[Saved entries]
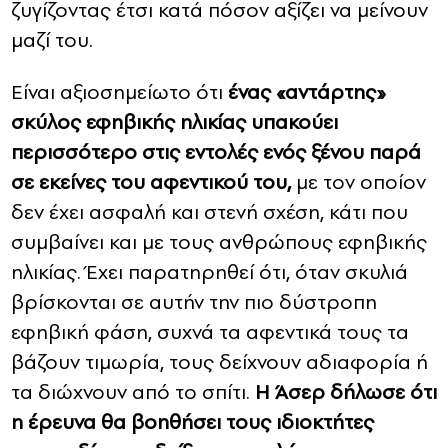
ζυγίζοντας έτσι κατά πόσον αξίζει να μείνουν
μαζί του.
Είναι αξιοσημείωτο ότι
ένας «αντάρτης»
σκύλος εφηβικής ηλικίας υπακούει
περισσότερο στις εντολές ενός ξένου παρά
σε εκείνες του αφεντικού του,
με τον οποίον
δεν έχει ασφαλή και στενή σχέση, κάτι που
συμβαίνει και με τους ανθρώπους εφηβικής
ηλικίας. Έχει παρατηρηθεί ότι, όταν σκυλιά
βρίσκονται σε αυτήν την πιο δύστροπη
εφηβική φάση, συχνά τα αφεντικά τους τα
βάζουν τιμωρία, τους δείχνουν αδιαφορία ή
τα διώχνουν από το σπίτι.
Η Άσερ δήλωσε ότι
η έρευνα θα βοηθήσει τους ιδιοκτήτες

**Work required**
Going through the data above, return each line with the word "εφηβικής".

**Your solution**
σκύλος εφηβικής ηλικίας υπακούει
συμβαίνει και με τους ανθρώπους εφηβικής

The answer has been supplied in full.